Juppé vient de l’avouer ce matin, il sera, selon toute vraisemblance, candidat à la primaire de l’UMP pour la présidentielle de 2017. Et il semble prêt à affronter Sarkozy si celui-ci finit par sortir du bois et accepte de se soumettre à l’examen de passage de cette primaire.
Il y a quelques mois encore, personne n’aurait pu imaginer une seule seconde que celui qui fut « le meilleur d’entre nous » (selon Chirac lui-même), puis « l’homme le plus détesté de France » (au moment des grandes grèves de l’hiver 1995) apparaitrait soudain comme un recours possible de la droite. Mais le suicide collectif des ténors de l’UMP empêtrés, englués dans leurs querelles personnelles et, plus encore, dans une cascade de scandales épouvantables et la valse-hésitation de Sarkozy qui joue l’Arlésienne depuis trop longtemps semble le laisser pour le moment seul en piste.
Les Français ont oublié son règne éphémère et lamentable à Matignon quand il se disait « droit dans ses bottes », la déplorable dissolution, sa condamnation (un peu injuste) et son exil canadien. S’il reste évidemment, une caricature de technocrate, sûr de lui au point de toujours mépriser souverainement la terre entière, il est devenu un vieux sage gaullo-chiraquien, à cheval sur certains principes, qui se refusera toujours à faire la course avec le Front National et assez lucide pour savoir que, pour avoir la moindre chance de l’emporter, la droite doit faire alliance avec le centre.
Curieusement, mais ce n’est sans doute pas un hasard, le matin même où Juppé annonce la couleur, quatre poids légers de l’UMP –Guaino, Wauquiez, Peltier et Rachida Dati- se retrouvent pour publier dans Valeurs Actuelles une sorte de manifeste dans lequel ils déclarent : « Nous refusons le gloubi-boulga dans lequel s’enfonce une partie de la classe politique. Nous voulons une droite qui assume son identité. Nous refusons la voie portée par certains d’une fusion avec le MoDem et l’UDI avant même d’avoir réfléchi à nos idées. C’est la fuite en avant vers une sorte de radical-socialisme où nous achèvrions de nous renier ».

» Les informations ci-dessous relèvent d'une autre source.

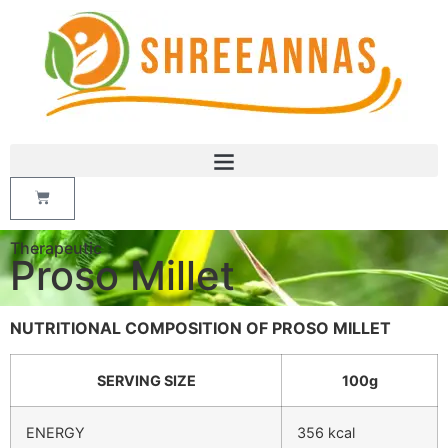
Therapeutic
Proso Millet
NUTRITIONAL COMPOSITION OF PROSO MILLET
SERVING SIZE
100g
ENERGY
356 kcal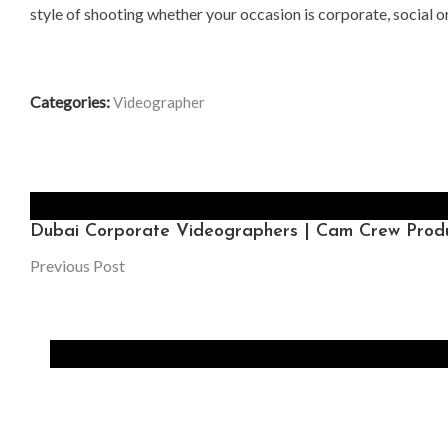
style of shooting whether your occasion is corporate, social or
Categories:
Videographer
Dubai Corporate Videographers | Cam Crew Produ
Previous Post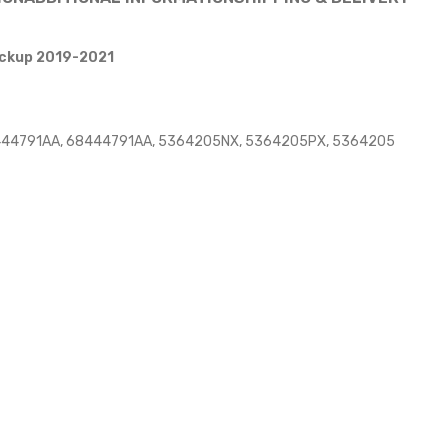
Pickup 2019-2021
8444791AA, 68444791AA, 5364205NX, 5364205PX, 5364205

Ces quatre mousquetaires déplumés ne représentent, bien sûr, qu’eux-mêmes, c’est-à-dire pas grand-chose. Mais ils soulèvent là le vrai problème de l’avenir de la droite. A l’issue du quinquennat de François Hollande, la droite aura, évidemment, un boulevard devant elle. Mais, en face d’une gauche en pleine déliquescence et d’un Front National en plein essor, cette droite doit-elle se radicaliser pour contrecarrer Marine Le Pen ou doit-elle se montrer « raisonnable » pour récupérer les voix du centre et celles de tous les déçus du socialisme ?

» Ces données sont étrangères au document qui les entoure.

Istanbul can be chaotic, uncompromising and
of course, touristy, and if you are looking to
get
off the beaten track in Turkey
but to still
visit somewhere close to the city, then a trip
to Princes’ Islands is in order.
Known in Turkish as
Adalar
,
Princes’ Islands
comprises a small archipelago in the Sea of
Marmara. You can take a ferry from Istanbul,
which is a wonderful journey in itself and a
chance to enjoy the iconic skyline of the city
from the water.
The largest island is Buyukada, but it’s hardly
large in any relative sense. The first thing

Ce que les quatre signataires de ce pseudo manifeste ne semblent pas avoir compris c’est qu’aujourd’hui plus personne ne pourra récupérer les 20 ou 25% de voix allant à Marine Le Pen et qu’en se radicalisant, en trottinant derrière le FN, l’UMP ne fera que se déconsidérer davantage encore. Sarkozy avait d’ailleurs perdu en 2012 en tentant de jouer cette carte. Reste alors, en effet, la carte « rad.-soc. », gaullo-centriste, qu’incarnèrent Pompidou et Chirac et que pourrait parfaitement incarner « le vieux » Juppé.

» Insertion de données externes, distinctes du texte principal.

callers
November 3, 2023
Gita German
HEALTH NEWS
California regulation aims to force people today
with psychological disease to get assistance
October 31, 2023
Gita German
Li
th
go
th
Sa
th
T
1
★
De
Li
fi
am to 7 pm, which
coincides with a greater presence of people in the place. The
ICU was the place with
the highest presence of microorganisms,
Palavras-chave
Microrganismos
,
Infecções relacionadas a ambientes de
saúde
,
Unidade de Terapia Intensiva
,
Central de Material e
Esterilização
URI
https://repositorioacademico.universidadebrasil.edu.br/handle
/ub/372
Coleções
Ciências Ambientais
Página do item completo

La France en crise politique, économique, sociale et surtout morale pourrait-elle se retrouver dans cette « eau tiède », alors que chacun a compris qu’une véritable révolution s’imposait désormais et qu’il allait falloir faire table rase de nos « moeurs » politiques, économiques et sociales ?
Les Français sont à la fois excédés par le marasme général qui les engloutis et tétanisés par la crise qui les submerge. Ils rêvent d’un gigantesque coup de balai qui balancerait par-dessus bord tous ceux qui sont responsables d’un demi-siècle de dégringolade mais ont peur de l’aventure et s’accrochent viscéralement à ce système qui a causé leur perte tout en assurant leur survie. Contrairement à leur légende, ils ne sont pas révolutionnaires, mais fondamentalement… « rad.-soc. », précisément.
C’est ce qu’a compris Sarkozy, l’homme de toutes les ruptures et de toutes les volte-face, qui, du coup, ne sait plus sur quel pied faire son retour sur la scène. Juppé, lui, n’aura pas à se forcer pour interpréter ce rôle.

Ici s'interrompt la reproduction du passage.